DOC. - . (risos) Vida de informante é assim, vai falando, vai falando, a gente vai perguntando.
INF. - . Já está gravando?
DOC. - . Não tem problema, não. Mas você falou que não podia rodar carro particular?
INF. - . É, não, carro particular só rodava durante a guerra se fosse com esse combustível próprio, que eu estou te falando, o gasogênio. Não rodava carro particular, entendeu? Só rodava carro particular, umas peruas, na época existiam peruas que faziam lotação ... Existiam alguns ônibus, umas linhas de ônibus e existia o bonde, que era o grande transporte da população e existia o trem. O trem, a população se transportava de trem, o trem não era a coisa degradante que é hoje não, entendeu? O trem era um transporte mesmo, transporte que transportava as pessoas normalmente. Hoje, não...
DOC. - . Como o ônibus hoje.
INF. - . É, como o ônibus hoje, né? Então, a população também era muito menor na época, né? E os anseios da população também eram muito menores, né? A vida no subúrbio, a vida no bairro, existia mais a vida no bairro, o pessoal se fechava mais no bairro, não tinha aquele negócio. O sujeito ia à cidade, quando ia à cidade era um acontecimento, era pra fazer compras. As mulheres quando iam à cidade com as crianças eram pra fazer compras de uniforme, comprar os livros, comprar os uniformes do colégio, porque aí eram sempre, infalivelmente eram na cidade. Nas épocas natalinas, ia se comprar também as coisas, que era tudo um inferno pra comprar. Eram filas, porque tudo chegava em pequena quantidade. Então, você entrava em filas enormes pra poder comprar por preços razoáveis e mercadoria razoável. Então, tudo assim. Só, em acontecimentos carnaval aí ia se ia se pro centro da cidade, né, pra ver as grandes sociedades, pra ver.... Na época, a escola de samba era coisa de gente muito simples e não tinha nenhum destaque, não tinha nada. E estava começando, não eram nem ... eu não sei nem se tinham os nomes de escola de samba ou se tinha alguma conotação, a conotação de escola de samba que tem hoje. Podia ser quer houvesse alguma coisa com o nome de escola de samba, mas sem a conotação de hoje, né? O que havia mesmo, e que movimentava todo mundo pro centro da cidade no carnaval, eram as grandes sociedades, que desfilavam pela Avenida Rio Branco, às terças-feiras de carnaval à noite. Era o encerramento do carnaval, aí era um inferno pra voltar pra casa de ônibus.
DOC. - . E vocês iam ver?
INF. - . Quase sempre.
DOC. - . Ia a família toda?
INF. - . Ia a família toda fantasiada.
DOC. - . (risos)
INF. - . Era um inferno.
DOC. - . Ah, conta!
INF. - . Era um inferno, era um inferno.
DOC. - . Vocês se fantasiavam, tudo? Idéia de quem isso?

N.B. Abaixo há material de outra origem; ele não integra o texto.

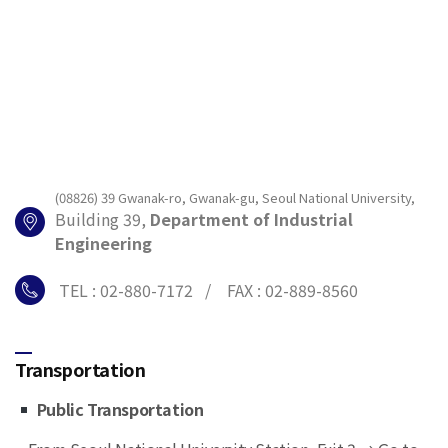
(08826) 39 Gwanak-ro, Gwanak-gu, Seoul National University,
Building 39,
Department of Industrial
Engineering
TEL : 02-880-7172 / FAX : 02-889-8560
Transportation
Public Transportation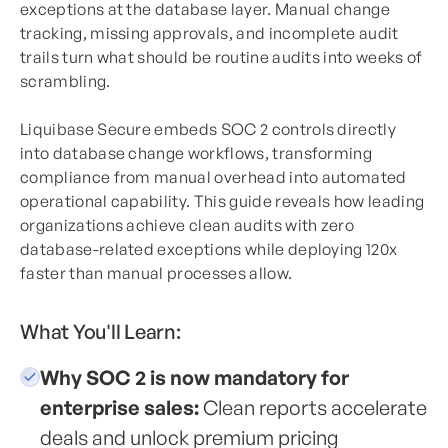
exceptions at the database layer. Manual change
tracking, missing approvals, and incomplete audit
trails turn what should be routine audits into weeks of
scrambling.
Liquibase Secure embeds SOC 2 controls directly
into database change workflows, transforming
compliance from manual overhead into automated
operational capability. This guide reveals how leading
organizations achieve clean audits with zero
database-related exceptions while deploying 120x
faster than manual processes allow.
What You'll Learn:
Why SOC 2 is now mandatory for
enterprise sales:
Clean reports accelerate
deals and unlock premium pricing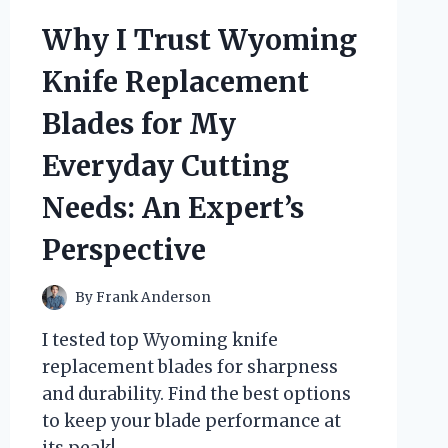
OF
YAM
Why I Trust Wyoming
ROOT
VEGAN
Knife Replacement
MILK
CLEANSER:
Blades for My
MY
HONEST
Everyday Cutting
EXPERT
REVIEW
Needs: An Expert’s
Perspective
By
Frank Anderson
I tested top Wyoming knife
replacement blades for sharpness
and durability. Find the best options
to keep your blade performance at
its peak!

INF. - . Da minha madrasta.
DOC. - . Ela gostava?
INF. - . Eu não sei se gostava. Eu acho que ela via mais como uma obrigação, porque se ela foi, se ela teve um segundo casamento com o objetivo de cuidar de três crianças do primeiro casamento, ela tinha que fazer a coisa com perfeição. E, na época, a regra mandava: as crianças têm que se fantasiar, as criança têm que ver as grandes sociedades, as crianças têm que ir pro colégio, as crianças têm que fazer a primeira comunhão, a gente ... entendeu? Então, ela cumpria à risca tudo isso, era a sociedade da época, né? Era o que a sociedade dizia que tinha que ser feito, entendeu? Uma das coisas era essa aí: se fantasiar no carnaval. Então, todos nós tínhamos a fantasia, que ela mesmo fazia, entendeu? Ela mesmo que fazia as fantasias, né? Todos nós tínhamos que sair no carnaval pra todo mundo ver a fantasia da gente, né? Então, saía, pegávamos um ônibus, íamos pra cidade. Na época, papai não tinha mais carro, íamos de ônibus pra cidade. Era uma fila pra ir e uma fila infernal pra voltar. Quase sempre chovia, temporal, e era um problema, comum ainda, né? Já na época tudo enchia, enchia o centro da cidade, enchia Bonsucesso, enchia tudo também. Os problemas são sempre ... os problemas da época são os problemas de hoje, a mesma coisa. Se cair um temporal, também o ônibus não vinha, enchia tudo, o ônibus não passava, a gente ficava todo molhado sentado no meio-fio, esperando horas por alguma coisa pra poder sair de lá. Então, as dificuldades da época são as dificuldades de hoje, dentro das devidas proporções, né? Só que hoje são ... eu acho que o Rio de Janeiro, o município do Rio de Janeiro são oito milhões de habitantes, oito, sei lá, oito, nove milhões...Na época talvez tivéssemos um milhão e meio, dois milhões de habitantes, no máximo três milhões então. Mas também a proporção era a mesma, as vias urbanas eram muito mais estreitas, eram em quantidades muito menor, os meios de transportes eram muito mais simples, né? E em uma quantidade muito menor. Então, a proporção é a mesma.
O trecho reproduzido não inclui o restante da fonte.